How The People Toppled Kuokuang Petrochemical

Exacerbating Land Subsidence in Yunlin and Changhua Counties

The movement opposing the Kuokuang Petrochemical (also known as the Eighth Naphtha Cracker Plant) may be one of Taiwan’s largest scale social movements in recent years. In 2006, after the Democratic Progressive Party’s Su Tseng-chang took on the role of Premier, he started the “Big Investment, Great Warmth” program to list Kuokuang Petrochemical as a major development project. Originally sited in Yunlin County next to Formosa Plastics’ off-shore Sixth Naphtha Cracker development, the location was changed to Dacheng Township in Changhua County, where the local government was more receptive. In 2008 when the Chinese Kuomintang (KMT) regained power, government support for this project continued.

Kuokuang Petrochemical’s plans included the reclamation of 2,700 hectares of land off the coast of Fangyuan and Dacheng Townships in Changhua County. Subsequently scaled down to 1,900 hectares, the choice of site remained controversial given that the area is among the hardest hit by severe land subsidence in Taiwan. Building the plant here would also devastate the rich biodiversity of the coastal wetlands, the area’s flourishing oyster industry, as well as the habitat of the critically endangered population of the Taiwanese white dolphin (Sousa chinensis).

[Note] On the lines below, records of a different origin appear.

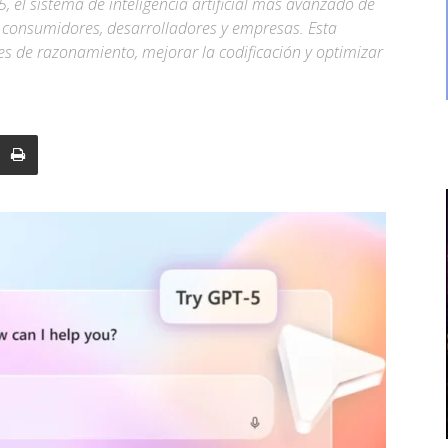
 el sistema de inteligencia artificial más avanzado de
 consumidores, desarrolladores y empresas. Esta
es de razonamiento, mejorar la codificación y optimizar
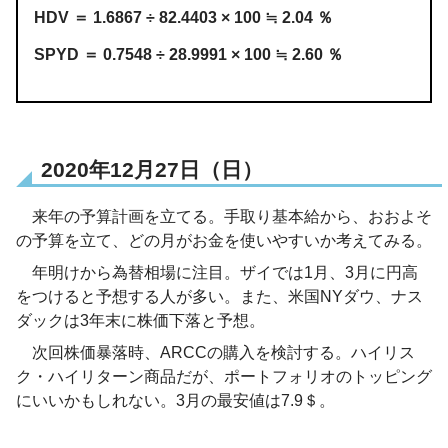
HDV ＝ 1.6867 ÷ 82.4403 × 100 ≒ 2.04 ％
SPYD ＝ 0.7548 ÷ 28.9991 × 100 ≒ 2.60 ％
2020年12月27日（日）
来年の予算計画を立てる。手取り基本給から、おおよそ
の予算を立て、どの月がお金を使いやすいか考えてみる。
年明けから為替相場に注目。ザイでは1月、3月に円高
をつけると予想する人が多い。また、米国NYダウ、ナス
ダックは3年末に株価下落と予想。
次回株価暴落時、ARCCの購入を検討する。ハイリス
ク・ハイリターン商品だが、ポートフォリオのトッピング
にいいかもしれない。3月の最安値は7.9＄。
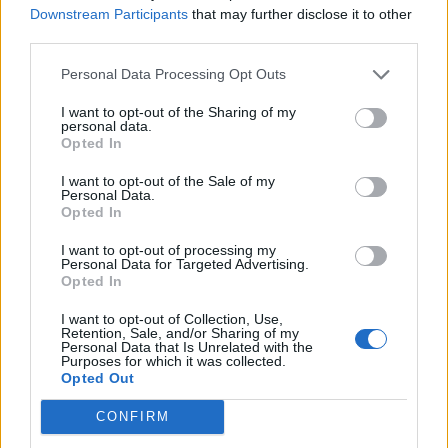
22:03
Downstream Participants
that may further disclose it to other
Καιρός: “Πορτοκαλί” συναγερμός στην Κρήτη - Ζέστη και
third parties.
πολύ υψηλός κίνδυνος πυρκαγιάς!
Personal Data Processing Opt Outs
22:02
I want to opt-out of the Sharing of my
Σφοδρή επίθεση κατά Καρυστιανού-Γρατσία από πρώην
personal data.
στελέχη: «Συνεχής εσωστρέφεια και τραγικά
Opted In
επικοινωνιακά λάθη»
I want to opt-out of the Sale of my
Personal Data.
21:57
Opted In
Ηράκλειο: "Σε άθλια κατάσταση το μνημείο πεσόντων
Εφέδρων Αξιωματικών στον Καράβολα"
I want to opt-out of processing my
Personal Data for Targeted Advertising.
Opted In
21:39
Λαμία: Απατεώνες άρπαξαν μεγάλο χρηματικό ποσό από
I want to opt-out of Collection, Use,
ηλικιωμένη
Retention, Sale, and/or Sharing of my
Personal Data that Is Unrelated with the
Purposes for which it was collected.
21:33
Opted Out
Μεσογειακή φώκια έκανε στάση για ξεκούραση στην
παραλία της Αγίας Βάσως στο Τρίκερι
CONFIRM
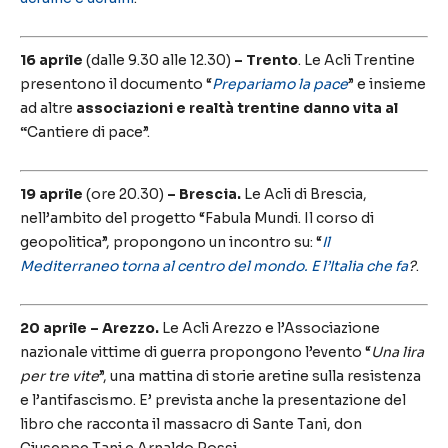
16 aprile
(dalle 9.30 alle 12.30)
– Trento
. Le Acli Trentine
presentono il documento “
Prepariamo la pace
” e insieme
ad altre
associazioni e realtà trentine danno vita al
“
Cantiere di pace”.
19 aprile
(ore 20.30)
– Brescia.
Le Acli di Brescia,
nell’ambito del progetto “Fabula Mundi. Il corso di
geopolitica”, propongono un incontro su: “
Il
Mediterraneo torna al centro del mondo
. E l’Italia che fa
?
.
20 aprile – Arezzo.
Le Acli Arezzo e l’Associazione
nazionale vittime di guerra propongono l’evento “
Una lira
per tre vite
”, una mattina di storie aretine sulla resistenza
e l’antifascismo. E’ prevista anche la presentazione del
libro che racconta il massacro di Sante Tani, don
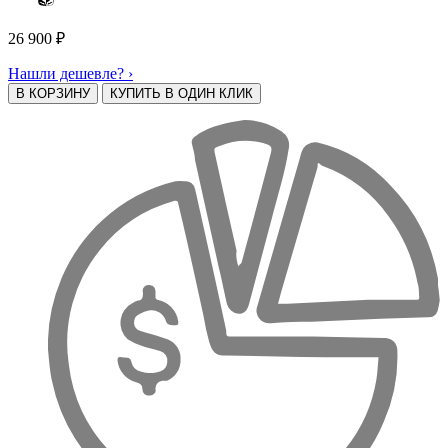
26 900
₽
Нашли дешевле? ›
В КОРЗИНУ
КУПИТЬ В ОДИН КЛИК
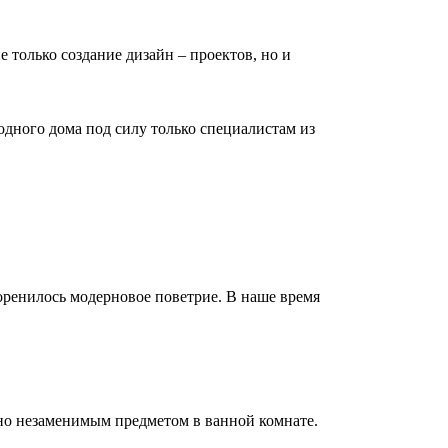
е только создание дизайн – проектов, но и
дного дома под силу только специалистам из
коренилось модерновое поветрие. В наше время
но незаменимым предметом в ванной комнате.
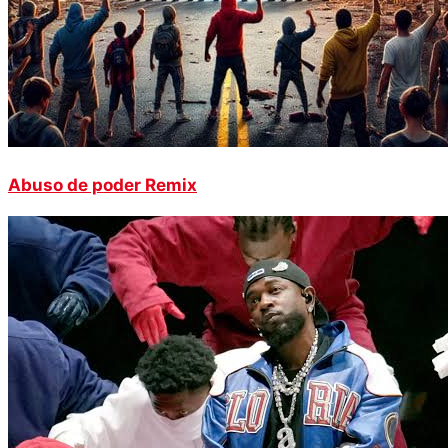
Abuso de poder Remix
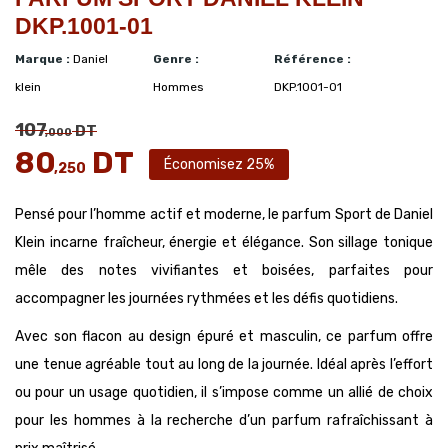
DKP.1001-01
Marque :
Daniel
Genre :
Référence :
klein
Hommes
DKP.1001-01
107
DT
,000
80
DT
Économisez 25%
,250
Pensé pour l’homme actif et moderne, le parfum Sport de Daniel
Klein incarne fraîcheur, énergie et élégance. Son sillage tonique
mêle des notes vivifiantes et boisées, parfaites pour
accompagner les journées rythmées et les défis quotidiens.
Avec son flacon au design épuré et masculin, ce parfum offre
une tenue agréable tout au long de la journée. Idéal après l’effort
ou pour un usage quotidien, il s’impose comme un allié de choix
pour les hommes à la recherche d’un parfum rafraîchissant à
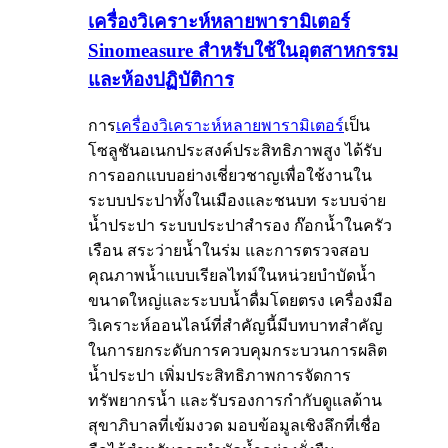
เครื่องวิเคราะห์หลายพารามิเตอร์
Sinomeasure สำหรับใช้ในอุตสาหกรรม
และห้องปฏิบัติการ
การ
เครื่องวิเคราะห์หลายพารามิเตอร์
เป็น
โซลูชันอเนกประสงค์ประสิทธิภาพสูง ได้รับ
การออกแบบอย่างเชี่ยวชาญเพื่อใช้งานใน
ระบบประปาทั้งในเมืองและชนบท ระบบจ่าย
น้ำประปา ระบบประปาสำรอง ก๊อกน้ำในครัว
เรือน สระว่ายน้ำในร่ม และการตรวจสอบ
คุณภาพน้ำแบบเรียลไทม์ในหน่วยบำบัดน้ำ
ขนาดใหญ่และระบบน้ำดื่มโดยตรง เครื่องมือ
วิเคราะห์ออนไลน์ที่สำคัญนี้มีบทบาทสำคัญ
ในการยกระดับการควบคุมกระบวนการผลิต
น้ำประปา เพิ่มประสิทธิภาพการจัดการ
ทรัพยากรน้ำ และรับรองการกำกับดูแลด้าน
สุขาภิบาลที่เข้มงวด มอบข้อมูลเชิงลึกที่เชื่อ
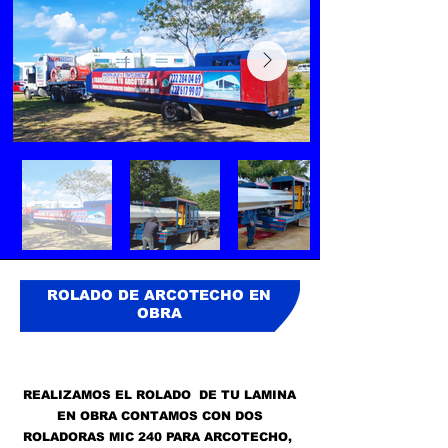
ROLADO DE ARCOTECHO EN
OBRA
REALIZAMOS EL ROLADO DE TU LAMINA
EN OBRA CONTAMOS CON DOS
ROLADORAS MIC 240 PARA ARCOTECHO,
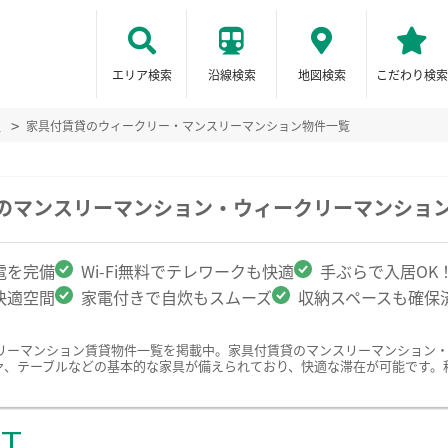
エリア検索
沿線検索
地図検索
こだわり検索
辺
家具付賃貸のウィークリー・マンスリーマンション物件一覧
他のマンスリーマンション・ウィークリーマンショ
電を完備
Wi-Fi無料でテレワークも快適
手ぶらで入居OK
快適空間
家電付きで自炊もスムーズ
収納スペースも確保
リーマンション賃貸物件一覧を掲載中。家具付賃貸のマンスリーマンション
ァ、テーブルなどの基本的な家具が備えられており、快適な滞在が可能です。
ST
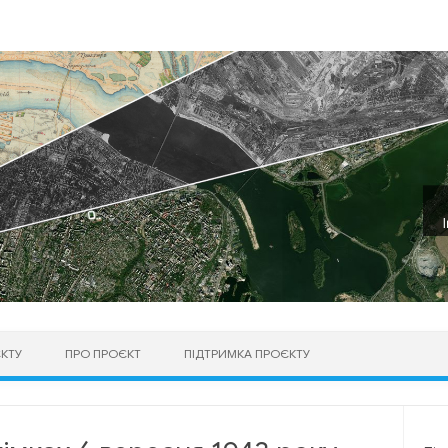
КТУ
ПРО ПРОЄКТ
ПІДТРИМКА ПРОЄКТУ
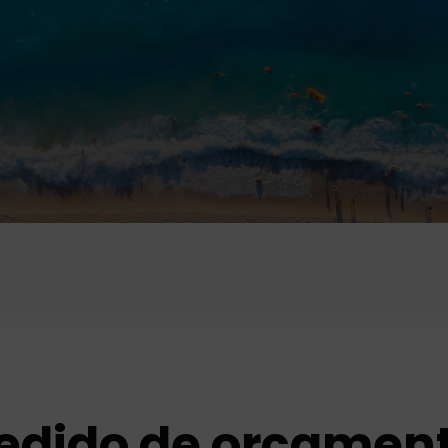
edido de orçamen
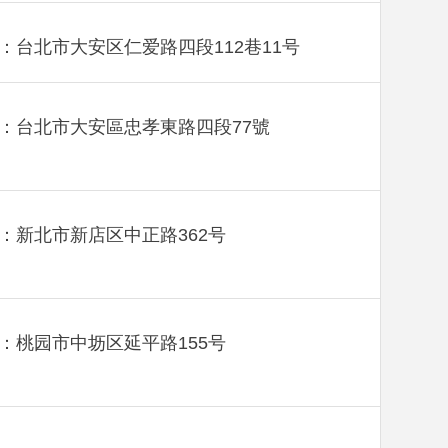
：台北市大安区仁爱路四段112巷11号
：台北市大安區忠孝東路四段77號
：新北市新店区中正路362号
：桃园市中坜区延平路155号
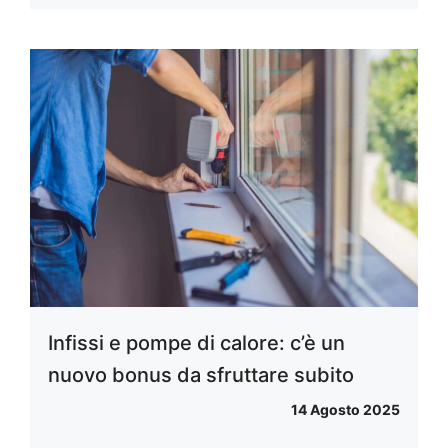
Infissi e pompe di calore: c’è un
nuovo bonus da sfruttare subito
14 Agosto 2025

The Changhua and Yunlin region is Taiwan’s major producer of food. To name but a few, it is the source of 80% of Taiwan’s chicken egg production, 80% of clam production, 40% of vegetable and pork production, and 30% of Taiwan’s rice production. According to the developers own data projections the plant would bring increases in pollutants dioxins and sulfides, as well as, according to estimates by academics, an additional 339 to 565 deaths annually from cardiovascular diseases and lung cancer, not to mention a rise in respiratory diseases. Recent studies have also noted that the putative additional PM2.5 particulate matter generated from the project will decrease the average lifespan of Taiwanese by 23 days. Thus the health risks and social costs far outweighed potential short term economic benefit.

Our Land Cannot Bear This Weight

The Kuokuang controversy was not limited to food security, land subsidence, biodiversity and health. Implicated were also issues of greenhouse gas emissions, potential transformation of the coastal geology and indeed general industrial policy given that the nation was running a surplus of petrochemicals and that most of Kuokuang’s products would be for export.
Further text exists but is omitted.